It is widely accepted that the perception of fairness is of particular importance to compensation decisions, such as pay. Indeed, the matter of pay distribution plays an important role in shaping an employee’s attitude and behavior toward his work (Porter et al., 2003). Scholars have demonstrated that fairness perception has a large influence on organizationally relevant variables such as job satisfaction, organizational citizenship behaviors, organizational commitment, job performance, trust, absenteeism, and turnover (e.g., Cohen-Charash and Spector, 2001; Colquitt et al., 2001; Lahuis et al., 2007; Fassina et al., 2010). However, many employees feel that they are paid unfairly, leading to a critical need for greater understanding of how they perceive the fairness of their pay (Heneman and Judge, 2000).

All major theories assume that fairness perception is based on social comparisons. The fundamental model of such comparison theories is the equity theory proposed by Adams, which assumes that individuals make fairness judgments by comparing their rewards/contributions ratios to those of other individuals, termed referents (Adams, 1963a,b). Inequity occurs when the ratio is not equal to the referent’s ratio, being either overpaid (advantageous inequality) or underpaid (disadvantageous inequality). Goodman (1974) presented a conceptual framework containing three classes of referents for determining how individuals evaluate their pay. Subsequent studies based on Goodman’s work have attempted to investigate which referents are used in pay evaluation and found strong support for significant effects in five distinguishable categories: social, financial, historical, organization, and market. For example, Austin et al. (1980) found that social comparisons exhibit more importance in subjects’ judgments about the fairness of their pay. Messé and Watts (1983) further extended these findings by showing that internal standards, as well as social comparison, can influence fairness perception. Others have also documented the impact of expectations as reference points in the evaluation of pay (Cherry et al., 2003).

There is considerable evidence that the judged fairness of an outcome is significantly influenced by multiple reference points rather than a single one (e.g., Ordóñez et al., 2000). An increasing number of studies have also shown that people make decisions using multiple reference points. Wang and Johnson (2012) integrated research findings from behavior decision-making, management science, and risk-sensitive foraging theory and proposed a tri-reference point (TRP) theory to account for a serial of risk perception and risky choice behaviors. The TRP theory argues that the importance of the current state (or status quo [SQ]), the goal (G) and the survival-related minimum requirements (MR) reference points in determining people’s judgment and decision-making. The three reference points divide the outcome space into four functional regions: failure (below MR), loss (between MR and SQ), gain (between SQ and G) and success (equal or above G), and people have different risk cognitions and preferences in these functional regions. The authors tested the TRP theory empirically and showed that people consider both G and MR under a risky situation, switching between risk seeking and risk aversion when the outcome straddles a different reference point, which could not be explained by single reference point based models such as prospect theory.

According to TRP, when the mean expected value of an outcome is below MR (or G), people tend toward risk seeking to exceed the reference point.

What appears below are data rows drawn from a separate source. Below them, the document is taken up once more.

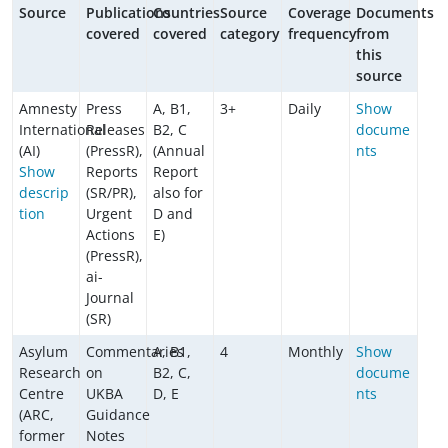
Source
Publications
Countries
Source
Coverage
Documents
covered
covered
category
frequency
from
this
source
Amnesty
Press
A, B1,
3+
Daily
Show
International
Releases
B2, C
docume
(AI)
(PressR),
(Annual
nts
Show
Reports
Report
descrip
(SR/PR),
also for
tion
Urgent
D and
Actions
E)
(PressR),
ai-
Journal
(SR)
Asylum
Commentaries
A, B1,
4
Monthly
Show
Research
on
B2, C,
docume
Centre
UKBA
D, E
nts
(ARC,
Guidance
former
Notes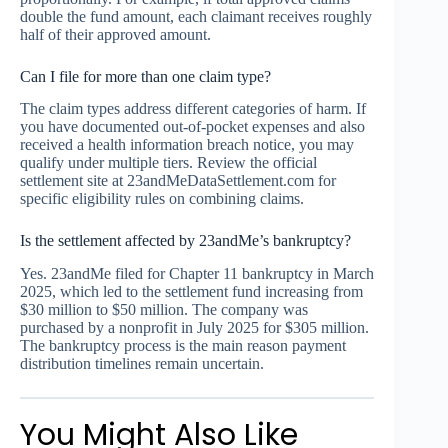
double the fund amount, each claimant receives roughly
half of their approved amount.
Can I file for more than one claim type?
The claim types address different categories of harm. If
you have documented out-of-pocket expenses and also
received a health information breach notice, you may
qualify under multiple tiers. Review the official
settlement site at 23andMeDataSettlement.com for
specific eligibility rules on combining claims.
Is the settlement affected by 23andMe’s bankruptcy?
Yes. 23andMe filed for Chapter 11 bankruptcy in March
2025, which led to the settlement fund increasing from
$30 million to $50 million. The company was
purchased by a nonprofit in July 2025 for $305 million.
The bankruptcy process is the main reason payment
distribution timelines remain uncertain.
You Might Also Like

While the mean expected value is above MR (or G), people tend toward risk aversion to ensure that they reach the bottom line (goal). The psychological value of a same change in objective value is subjectively greater when it passes a reference point (e.g., from failure to loss) than when it remains in the same region. Additionally, the relative importance of these reference points differs, with an order of MR > G > SQ for their psychological impacts. The settings of these reference points are mainly determined by social and situational factors in task environments (e.g., economic, social, relational, and so on).

Researchers have applied the TRP theory in the organizational management field and have shown that these reference points indeed have an important influence on job related factors (turnover, job selecting). For example, Xiong et al. (2014) explore the relationship between salary gap and turnover regarding TRP. They found that the perceived salary gap between the SQ and MR of an employee negatively predicted the turnover intention; the gap between G and SQ positively predicted the turnover intention. Wang and Sang (2009) examined the influence of TRP on job selection of different types of salary offerings regarding college graduates. They conducted three types of salary offerings (fixed, high-variance, and low-variance) based on the estimated salary MR and G derived from the same sample population. The results revealed that the choice preference pattern of these college participants was consistent with the TRP theory: participants tended toward risk-seeking, preferred a high-variance salary job when the fixed salary was below MR and high-variance salary exceeded the MR with chance; when the fixed salary was above MR, participants tended toward risk-avoiding, with fewer participants choosing the high-variance salary job. The authors also explored the tradeoffs between MR and G and found that the participants gave priority to MR over G when the range of the salary variation extended beyond both reference points.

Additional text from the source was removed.